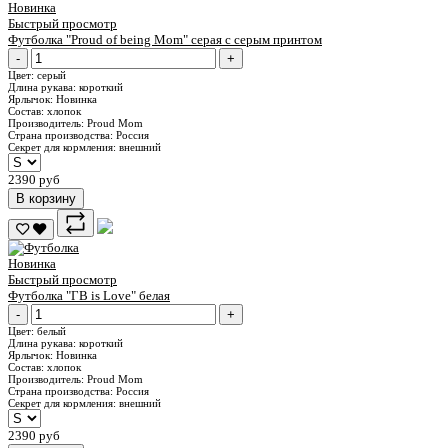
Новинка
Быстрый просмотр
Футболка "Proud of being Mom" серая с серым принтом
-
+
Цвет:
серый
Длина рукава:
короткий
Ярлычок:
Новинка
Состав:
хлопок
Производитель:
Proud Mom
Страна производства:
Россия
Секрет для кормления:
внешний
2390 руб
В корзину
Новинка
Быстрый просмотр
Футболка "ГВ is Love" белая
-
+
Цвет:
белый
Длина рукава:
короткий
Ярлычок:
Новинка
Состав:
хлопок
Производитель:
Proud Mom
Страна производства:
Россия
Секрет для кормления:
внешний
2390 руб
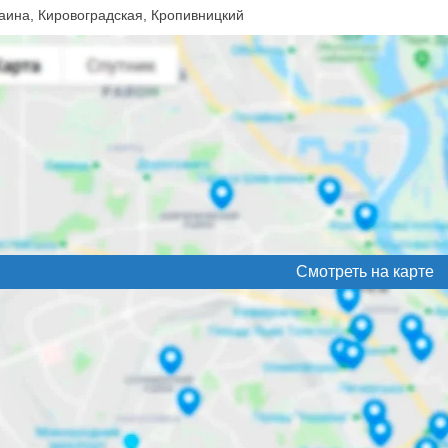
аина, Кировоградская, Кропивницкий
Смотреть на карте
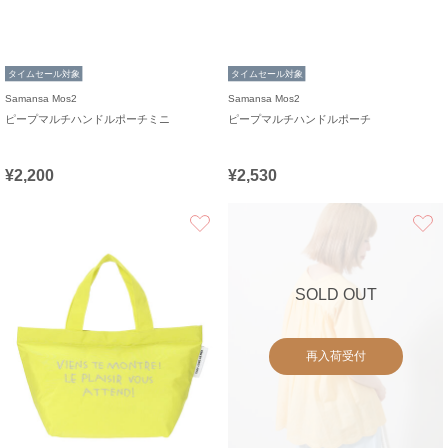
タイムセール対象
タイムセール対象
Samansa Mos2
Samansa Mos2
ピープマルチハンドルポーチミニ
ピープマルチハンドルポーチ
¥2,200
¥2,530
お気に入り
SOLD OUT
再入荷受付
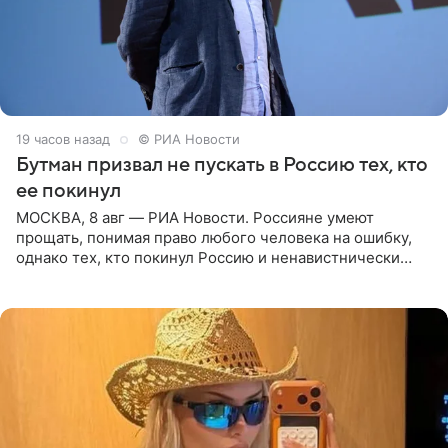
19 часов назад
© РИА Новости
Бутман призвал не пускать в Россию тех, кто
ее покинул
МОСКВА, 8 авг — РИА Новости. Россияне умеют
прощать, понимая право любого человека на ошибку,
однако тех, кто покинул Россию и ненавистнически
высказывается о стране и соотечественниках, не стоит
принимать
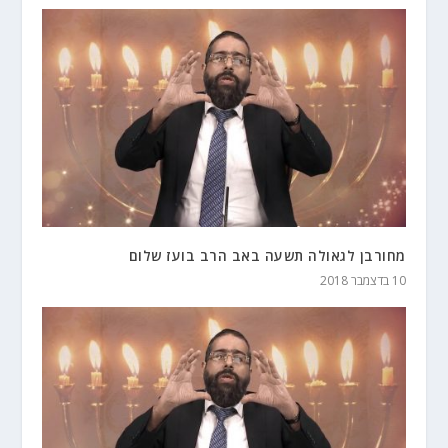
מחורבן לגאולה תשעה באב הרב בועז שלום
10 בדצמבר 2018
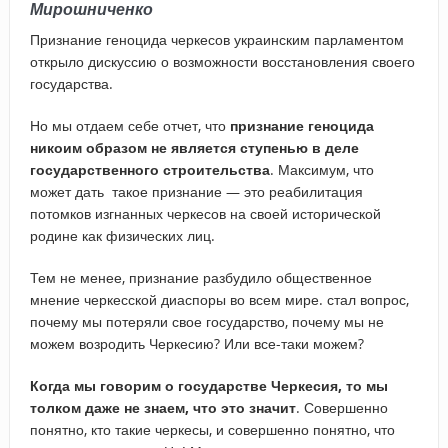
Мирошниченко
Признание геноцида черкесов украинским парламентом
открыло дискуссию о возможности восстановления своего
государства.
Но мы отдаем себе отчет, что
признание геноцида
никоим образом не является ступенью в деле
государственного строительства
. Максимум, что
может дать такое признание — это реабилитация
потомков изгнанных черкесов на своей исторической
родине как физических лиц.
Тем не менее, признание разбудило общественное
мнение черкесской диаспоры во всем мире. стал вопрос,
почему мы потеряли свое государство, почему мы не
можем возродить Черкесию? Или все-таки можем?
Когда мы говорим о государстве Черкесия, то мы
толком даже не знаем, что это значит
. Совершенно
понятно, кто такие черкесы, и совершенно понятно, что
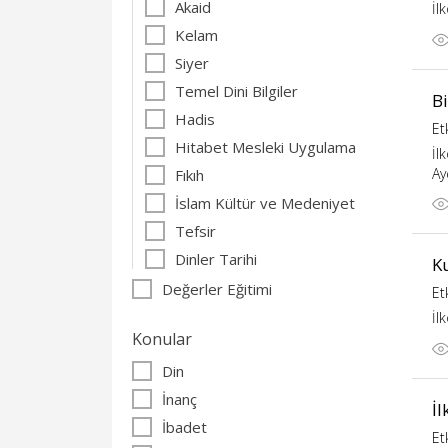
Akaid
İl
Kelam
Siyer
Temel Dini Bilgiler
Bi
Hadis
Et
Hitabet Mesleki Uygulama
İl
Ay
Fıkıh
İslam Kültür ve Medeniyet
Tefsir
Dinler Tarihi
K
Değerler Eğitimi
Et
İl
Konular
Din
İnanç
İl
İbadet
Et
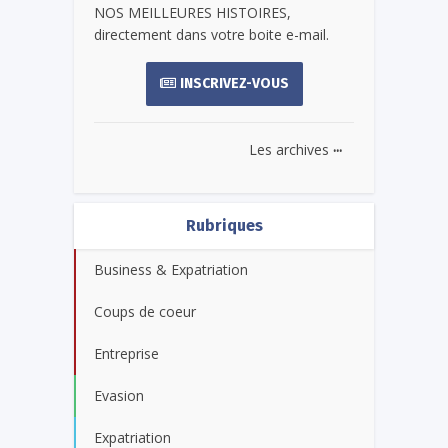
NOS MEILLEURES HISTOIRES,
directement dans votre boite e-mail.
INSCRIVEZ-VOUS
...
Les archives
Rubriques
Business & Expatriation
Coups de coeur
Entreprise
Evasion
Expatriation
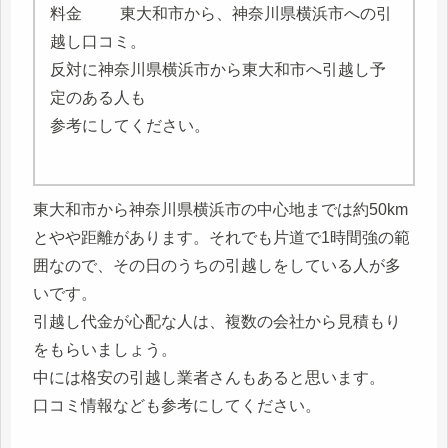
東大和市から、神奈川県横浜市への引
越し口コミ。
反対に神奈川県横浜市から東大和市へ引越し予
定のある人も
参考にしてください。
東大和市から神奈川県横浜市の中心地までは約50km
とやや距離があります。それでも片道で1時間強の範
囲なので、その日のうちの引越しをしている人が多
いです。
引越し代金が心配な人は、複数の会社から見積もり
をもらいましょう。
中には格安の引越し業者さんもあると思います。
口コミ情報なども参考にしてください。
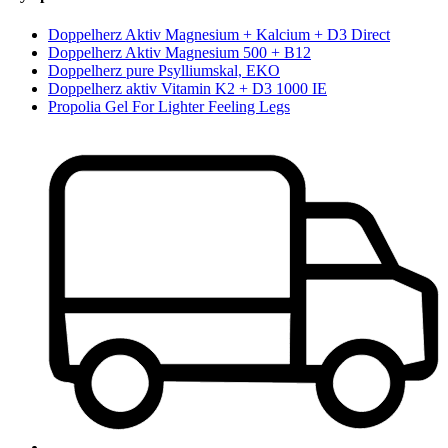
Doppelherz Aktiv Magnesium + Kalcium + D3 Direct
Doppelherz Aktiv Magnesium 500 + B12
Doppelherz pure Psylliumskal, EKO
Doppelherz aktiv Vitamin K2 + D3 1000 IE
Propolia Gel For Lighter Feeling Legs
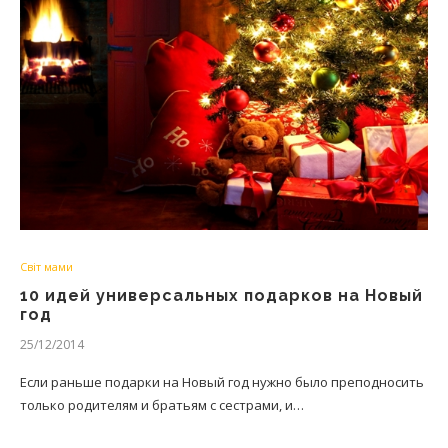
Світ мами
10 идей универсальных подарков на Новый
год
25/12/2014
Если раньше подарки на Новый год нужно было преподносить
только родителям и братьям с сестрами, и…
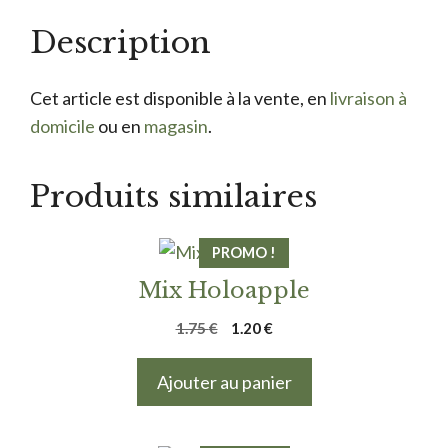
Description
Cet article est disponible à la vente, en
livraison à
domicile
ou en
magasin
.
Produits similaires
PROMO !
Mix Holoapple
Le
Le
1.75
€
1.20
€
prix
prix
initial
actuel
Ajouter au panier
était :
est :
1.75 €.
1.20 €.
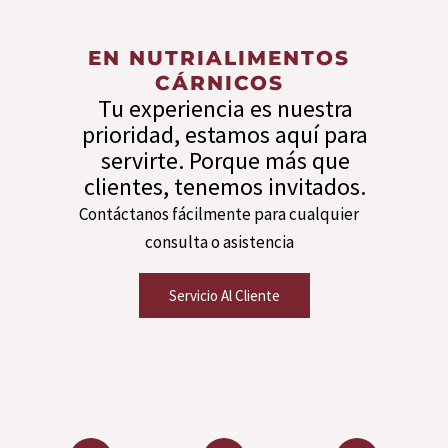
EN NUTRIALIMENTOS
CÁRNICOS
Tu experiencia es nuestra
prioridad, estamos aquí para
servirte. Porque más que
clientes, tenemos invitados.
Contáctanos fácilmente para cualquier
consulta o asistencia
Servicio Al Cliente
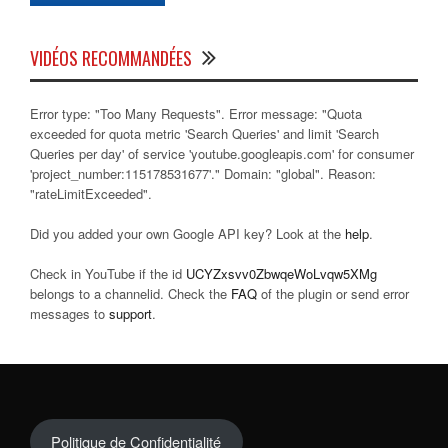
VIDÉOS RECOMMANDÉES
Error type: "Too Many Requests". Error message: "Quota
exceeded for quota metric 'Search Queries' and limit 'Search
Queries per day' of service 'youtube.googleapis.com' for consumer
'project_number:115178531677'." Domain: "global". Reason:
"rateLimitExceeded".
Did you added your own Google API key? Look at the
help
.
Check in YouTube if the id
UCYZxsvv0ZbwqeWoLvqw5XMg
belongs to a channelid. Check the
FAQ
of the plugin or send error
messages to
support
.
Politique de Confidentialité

---

=== About this exercise ===
Would it be possible to print the records above verbatim, pictures omitted?

=== Solution ===
Новинка
Быстрый просмотр
Футболка "Proud of being Mom" серая с серым принтом
-
+
Цвет:
серый
Длина рукава:
короткий
Ярлычок:
Новинка
Состав:
хлопок
Производитель:
Proud Mom
Страна производства:
Россия
Секрет для кормления:
внешний
2390 руб
В корзину
Новинка
Быстрый просмотр
Футболка "ГВ is Love" белая
-
+
Цвет:
белый
Длина рукава:
короткий
Ярлычок:
Новинка
Состав:
хлопок
Производитель:
Proud Mom
Страна производства:
Россия
Секрет для кормления:
внешний
2390 руб
аина, Кировоградская, Кропивницкий
Смотреть на карте
タイムセール対象
タイムセール対象
Samansa Mos2
Samansa Mos2
ピープマルチハンドルポーチミニ
ピープマルチハンドルポーチ
¥2,200
¥2,530
お気に入り
SOLD OUT
再入荷受付
19 часов назад
© РИА Новости
Бутман призвал не пускать в Россию тех, кто
ее покинул
МОСКВА, 8 авг — РИА Новости. Россияне умеют
прощать, понимая право любого человека на ошибку,
однако тех, кто покинул Россию и ненавистнически
высказывается о стране и соотечественниках, не стоит
принимать
מחורבן לגאולה תשעה באב הרב בועז שלום
10 בדצמבר 2018
Мирошниченко
Признание геноцида черкесов украинским парламентом
открыло дискуссию о возможности восстановления своего
государства.
Но мы отдаем себе отчет, что
признание геноцида
никоим образом не является ступенью в деле
государственного строительства
. Максимум, что
может дать такое признание — это реабилитация
потомков изгнанных черкесов на своей исторической
родине как физических лиц.
Тем не менее, признание разбудило общественное
мнение черкесской диаспоры во всем мире. стал вопрос,
почему мы потеряли свое государство, почему мы не
можем возродить Черкесию? Или все-таки можем?
Когда мы говорим о государстве Черкесия, то мы
толком даже не знаем, что это значит
. Совершенно
понятно, кто такие черкесы, и совершенно понятно, что
Akaid
İl
Kelam
Siyer
Temel Dini Bilgiler
Bi
Hadis
Et
Hitabet Mesleki Uygulama
İl
Ay
Fıkıh
İslam Kültür ve Medeniyet
Tefsir
Dinler Tarihi
K
Değerler Eğitimi
Et
İl
Konular
Din
İnanç
İl
İbadet
Et
NOS MEILLEURES HISTOIRES,
directement dans votre boite e-mail.
INSCRIVEZ-VOUS
...
Les archives
Rubriques
Business & Expatriation
Coups de coeur
Entreprise
Evasion
Expatriation
東大和市から、神奈川県横浜市への引
越し口コミ。
反対に神奈川県横浜市から東大和市へ引越し予
定のある人も
参考にしてください。
東大和市から神奈川県横浜市の中心地までは約50km
とやや距離があります。それでも片道で1時間強の範
囲なので、その日のうちの引越しをしている人が多
いです。
引越し代金が心配な人は、複数の会社から見積もり
をもらいましょう。
中には格安の引越し業者さんもあると思います。
口コミ情報なども参考にしてください。
Doppelherz Aktiv Magnesium + Kalcium + D3 Direct
Doppelherz Aktiv Magnesium 500 + B12
Doppelherz pure Psylliumskal, EKO
Doppelherz aktiv Vitamin K2 + D3 1000 IE
Propolia Gel For Lighter Feeling Legs
Світ мами
10 идей универсальных подарков на Новый
год
25/12/2014
Если раньше подарки на Новый год нужно было преподносить
только родителям и братьям с сестрами, и…
Description
Cet article est disponible à la vente, en
livraison à
domicile
ou en
magasin
.
Produits similaires
PROMO !
Mix Holoapple
Le
Le
1.75
€
1.20
€
prix
prix
initial
actuel
Ajouter au panier
était :
est :
1.75 €.
1.20 €.
EN NUTRIALIMENTOS
CÁRNICOS
Tu experiencia es nuestra
prioridad, estamos aquí para
servirte. Porque más que
clientes, tenemos invitados.
Contáctanos fácilmente para cualquier
consulta o asistencia
Servicio Al Cliente
VIDÉOS RECOMMANDÉES
Error type: "Too Many Requests". Error message: "Quota
exceeded for quota metric 'Search Queries' and limit 'Search
Queries per day' of service 'youtube.googleapis.com' for consumer
'project_number:115178531677'." Domain: "global". Reason:
"rateLimitExceeded".
Did you added your own Google API key? Look at the
help
.
Check in YouTube if the id
UCYZxsvv0ZbwqeWoLvqw5XMg
belongs to a channelid. Check the
FAQ
of the plugin or send error
messages to
support
.
Politique de Confidentialité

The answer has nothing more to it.